I have very decided views and opinions about contemporary Christian music and Gospel songs versus the old hymns that have stood the test of generations. Music is an emotional issue with all of us, and among other things, we are influenced by memories attached to music.
I have a lot of memories of CCM and Gospel music, but nothing feeds me and communicates as deeply with me as the old, rich words of the hymns.
This evening I came to one of my favorites:

The day Thou gavest, Lord, has ended:
The darkness falls at Thy behest;
To Thee our morning hymns ascended;
Thy praise shall sanctify our rest.

(My favourite verse, as I live on an island)
As o’er each continent and island
The dawn leads on another day,
The voice of prayer is never silent
Nor dies the strain of praise away.

The sun that bids us rest is waking
Our brethren ‘neath the western sky,
And hour by hour fresh lips are making
Thy wondrous doings heard on high.

So be it, Lord: Thy throne shall never,
Like earth’s proud empires, pass away;
Thy kingdom stands, and grows forever
Till all Thy creatures own Thy sway.
–John Ellerton

The first time I heard this was when the nuns sang it at Vespers once when we visited the convent at Mount Melloray. The flowing tune captivated me and then I found the words equally beautiful.
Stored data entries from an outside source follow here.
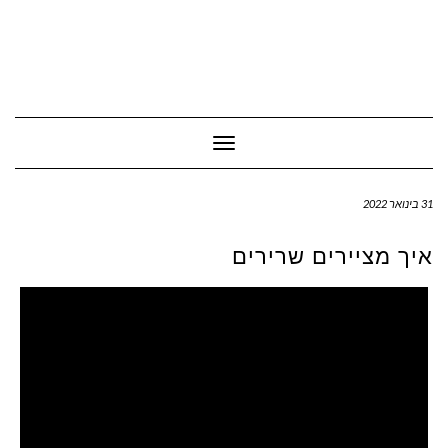
Toggle Navigation
31 בינואר 2022
איך מציירים שרירים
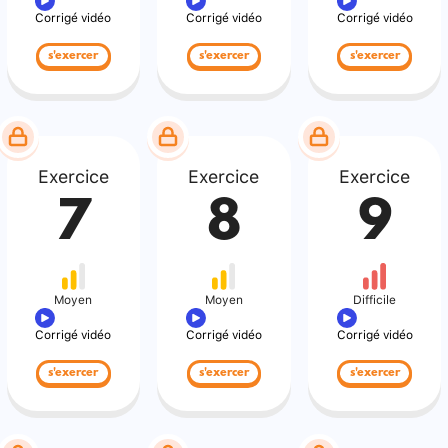
Corrigé vidéo
Corrigé vidéo
Corrigé vidéo
s'exercer
s'exercer
s'exercer
Exercice
Exercice
Exercice
7
8
9
Moyen
Moyen
Difficile
Corrigé vidéo
Corrigé vidéo
Corrigé vidéo
s'exercer
s'exercer
s'exercer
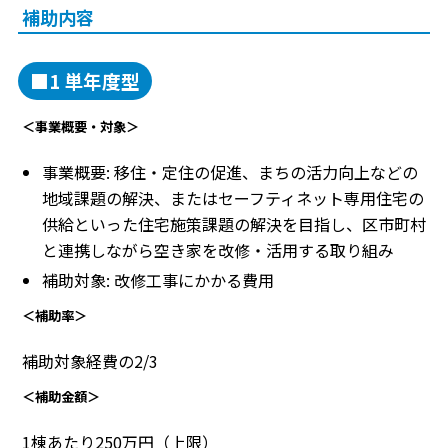
補助内容
■1 単年度型
＜事業概要・対象＞
事業概要: 移住・定住の促進、まちの活力向上などの
地域課題の解決、またはセーフティネット専用住宅の
供給といった住宅施策課題の解決を目指し、区市町村
と連携しながら空き家を改修・活用する取り組み
補助対象: 改修工事にかかる費用
＜補助率＞
補助対象経費の2/3
＜補助金額＞
1棟あたり250万円（上限）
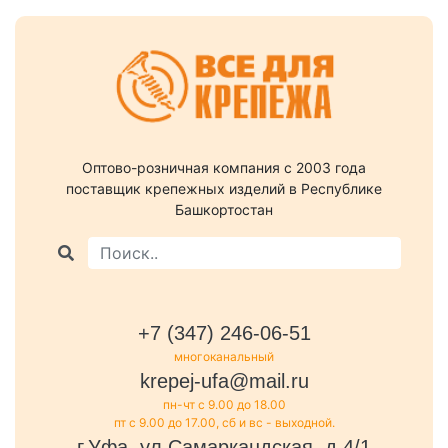
Оптово-розничная компания c 2003 года
поставщик крепежных изделий в Республике
Башкортостан
+7 (347) 246-06-51
многоканальный
krepej-ufa@mail.ru
пн-чт с 9.00 до 18.00
пт с 9.00 до 17.00, сб и вс - выходной.
г.Уфа, ул.Самаркандская, д.4/1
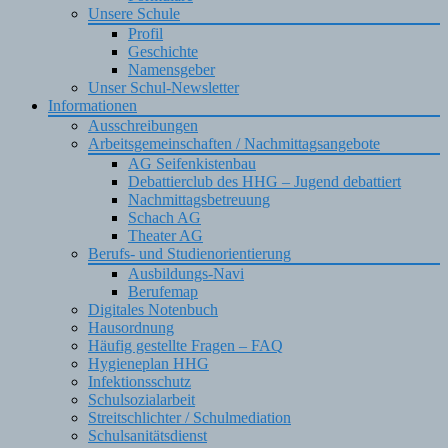
Unsere Schule
Profil
Geschichte
Namensgeber
Unser Schul-Newsletter
Informationen
Ausschreibungen
Arbeitsgemeinschaften / Nachmittagsangebote
AG Seifenkistenbau
Debattierclub des HHG – Jugend debattiert
Nachmittagsbetreuung
Schach AG
Theater AG
Berufs- und Studienorientierung
Ausbildungs-Navi
Berufemap
Digitales Notenbuch
Hausordnung
Häufig gestellte Fragen – FAQ
Hygieneplan HHG
Infektionsschutz
Schulsozialarbeit
Streitschlichter / Schulmediation
Schulsanitätsdienst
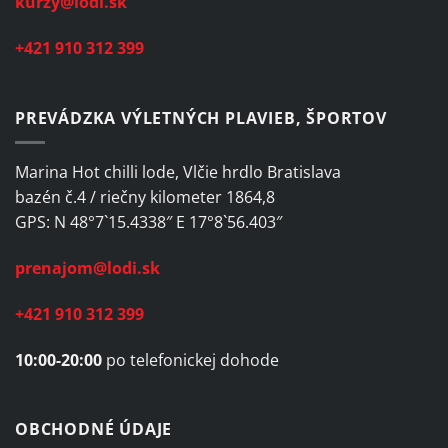
kurzy@lodi.sk
+421 910 312 399
PREVÁDZKA VÝLETNÝCH PLAVIEB, ŠPORTOV
Marina Hot chilli lode, Vlčie hrdlo Bratislava
bazén č.4 / riečny kilometer 1864,8
GPS: N 48°7`15.4338″ E 17°8`56.403″
prenajom@lodi.sk
+421 910 312 399
10:00-20:00
po telefonickej dohode
OBCHODNÉ ÚDAJE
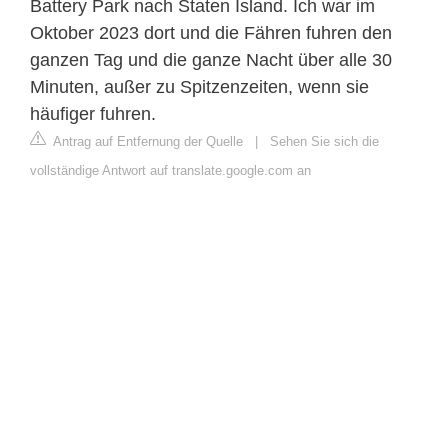
Battery Park nach Staten Island. Ich war im
Oktober 2023 dort und die Fähren fuhren den
ganzen Tag und die ganze Nacht über alle 30
Minuten, außer zu Spitzenzeiten, wenn sie
häufiger fuhren.
Antrag auf Entfernung der Quelle
|
Sehen Sie sich die
vollständige Antwort auf translate.google.com an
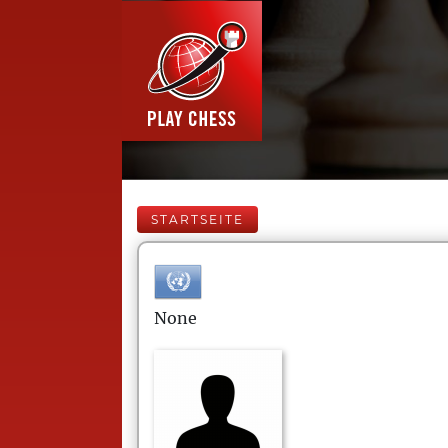
STARTSEITE
None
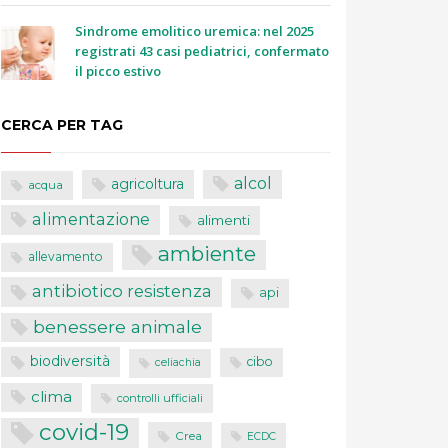
Sindrome emolitico uremica: nel 2025
registrati 43 casi pediatrici, confermato
il picco estivo
CERCA PER TAG
alcol
agricoltura
acqua
alimentazione
alimenti
ambiente
allevamento
antibiotico resistenza
api
benessere animale
biodiversità
cibo
celiachia
clima
controlli ufficiali
covid-19
Crea
ECDC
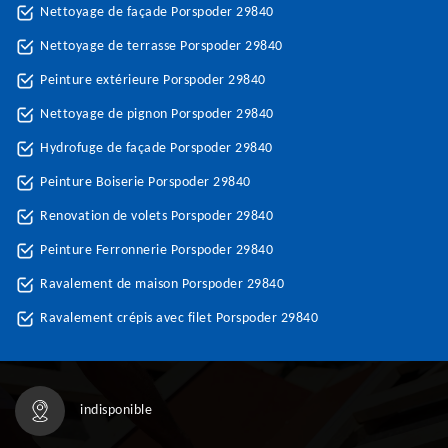
Nettoyage de façade Porspoder 29840
Nettoyage de terrasse Porspoder 29840
Peinture extérieure Porspoder 29840
Nettoyage de pignon Porspoder 29840
Hydrofuge de façade Porspoder 29840
Peinture Boiserie Porspoder 29840
Renovation de volets Porspoder 29840
Peinture Ferronnerie Porspoder 29840
Ravalement de maison Porspoder 29840
Ravalement crépis avec filet Porspoder 29840
indisponible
It’s like a hymn and lullaby simultaneously.

Where is Home?

Thirteen years ago this eve. we were at friends’ house for dinner–friends I’d never met before. They live beside the sea, and were ever so gracious, and afterwards all of us went to their upstairs room for prayer meeting, and I cried during the prayer.

It was my first day in Ireland, and everything was green and moist and foreign. Now it’s 13 years later, and this is home.

I’ve lived here longer than I’ve lived at any other place, so maybe that’s why it feels like home. But I’m still a foreigner. As soon as I say a word, my accent gives me away, and people know I wasn’t born in Waterford but am a ‘blow-in.’ And when I go back to the US, it’s always most enjoyable and happy, but I feel like a foreigner there too. I forget the American terms for ‘tar macadam’ and ‘foot path.’ And when I want to drive somewhere, I tend to head toward the wrong side of the car.

So I really am not home yet. Because next week I plan to move into another house, but even that won’t be Home, Home.

Even after 13 yrs in Ireland, I’m Homesick tonight.